As shown in Figure 2 A, forming the first semiconductor unit 12 on the substrate 10, it can include the 4th doped layer 12a, the first active layer 12b, the first doped layer 12c and the first transparency conducting layer 12d.The material of the first semiconductor unit 12 can comprise III-nitride.In the present embodiment, the 4th doped layer 12a is n-type doping layer, such as n type gallium nitride layer；First active layer 12b can be single or multiple quantum trap layer；First doped layer 12c is p-type doped layer, such as p-type gallium nitride layer.In another embodiment, the first transparency conducting layer 12d can be omitted.

Additionally, between substrate 10 and the 4th doped layer 12a, can have a cushion (not shown).In one embodiment, cushion can comprise one of them or its combination in any of llowing group of materials: undoped gallium nitride (GaN), N-shaped gallium nitride, aluminium nitride, aluminium gallium nitride alloy, magnesium nitride or silicon nitride.

The method forming the first transparency conducting layer 12d comprises the steps that dip coated (dipcoating), rotary coating (spincoating), spraying coating (spraycoating), chemical gaseous phase deposition (ChemicalVaporDeposition, CVD), evaporation (Evaporation) or sputter (Sputtering).

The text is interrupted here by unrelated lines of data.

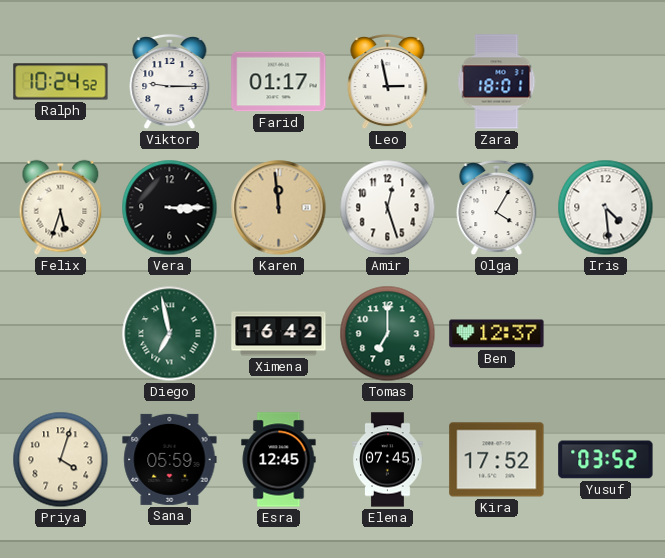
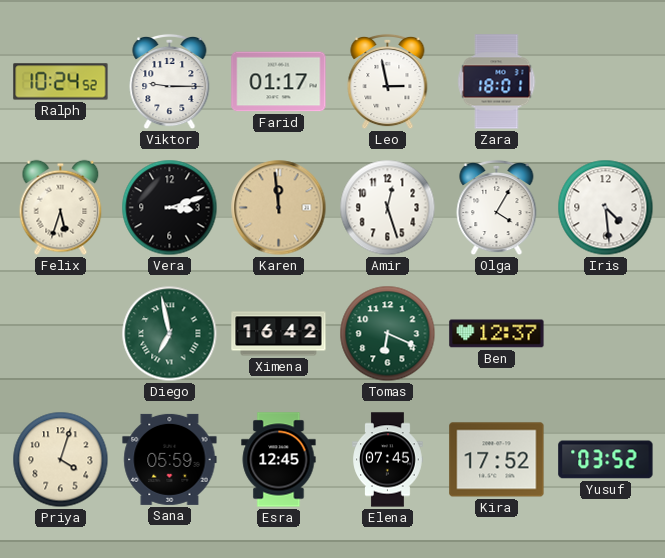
Vera: 3:15 -> 3:12
Tomas: 7:00 -> 6:19
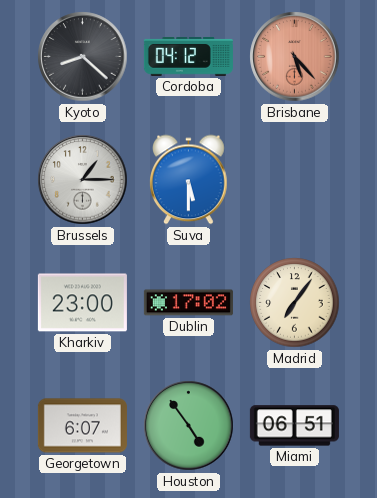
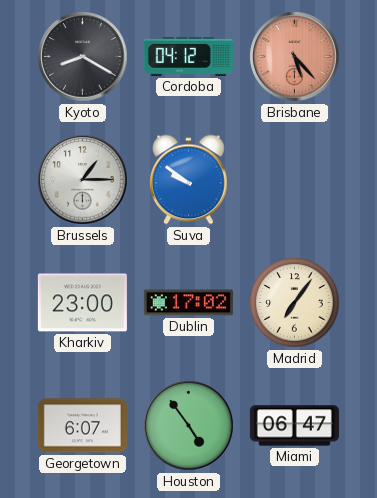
Kyoto: 8:22 -> 8:20
Suva: 5:30 -> 9:51
Miami: 06:51 -> 06:47
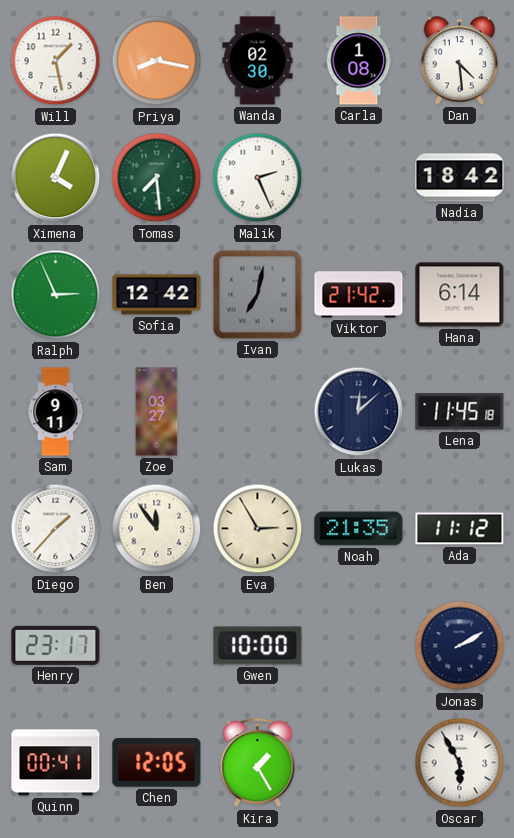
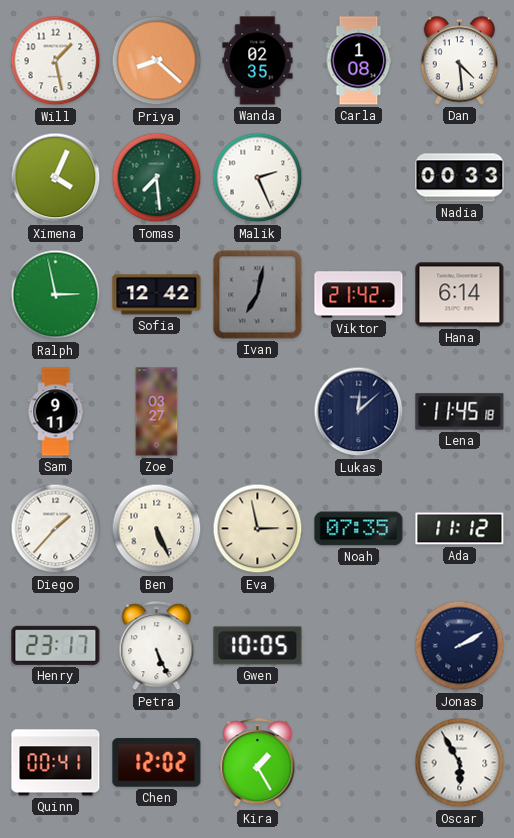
Priya: 8:17 -> 8:22
Wanda: 02:30 -> 02:35
Nadia: 18:42 -> 00:33
Ralph: 2:56 -> 2:58
Ben: 11:54 -> 5:26
Eva: 2:55 -> 2:58
Noah: 21:35 -> 07:35
Petra: none -> 5:26
Gwen: 10:00 -> 10:05
Chen: 12:05 -> 12:02
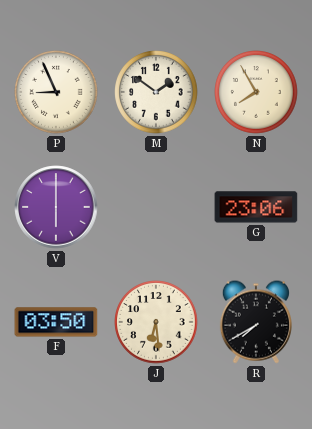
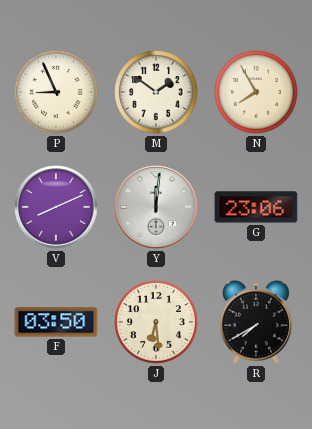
V: 6:00 -> 8:11
Y: none -> 12:01
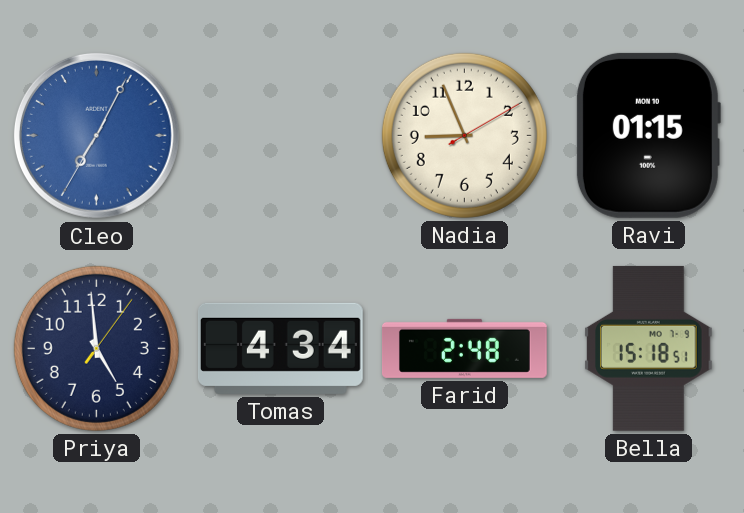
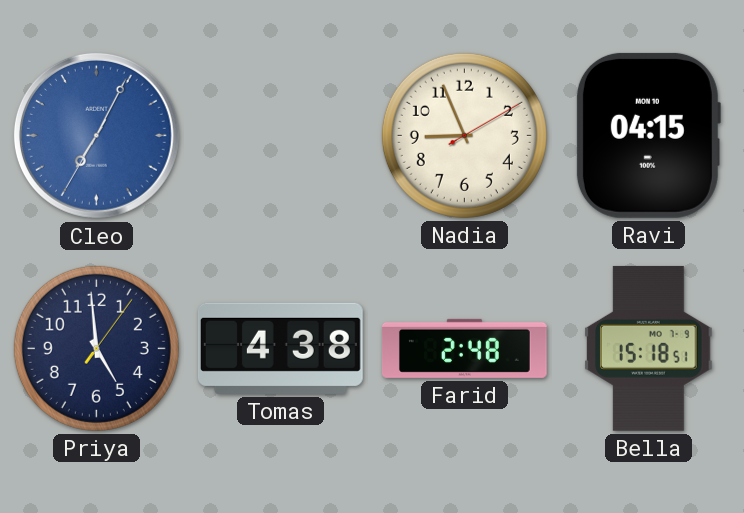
Ravi: 01:15 -> 04:15
Tomas: 4:34 -> 4:38
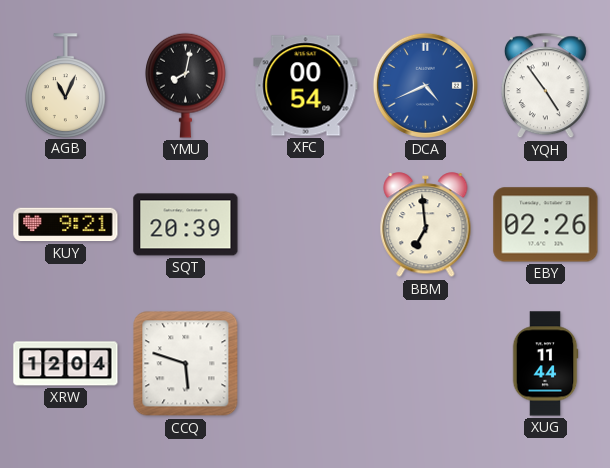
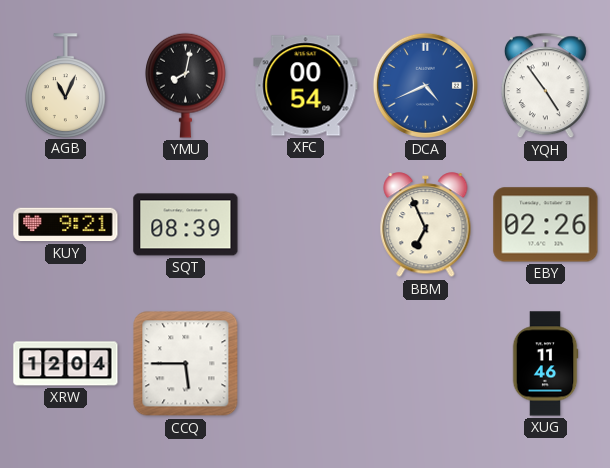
SQT: 20:39 -> 08:39
BBM: 6:59 -> 6:56
CCQ: 5:48 -> 5:45
XUG: 11:44 -> 11:46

As shown in Figure 2 B, in the top of the first transparency conducting layer 12d (or first doped layer 12c), forming the first transparent insulating layer 16a, forming method can be identical with the method forming the first transparency conducting layer 12d.Additionally, an available Technology, such as, polish (polish), to polish the first transparent insulating layer 16a.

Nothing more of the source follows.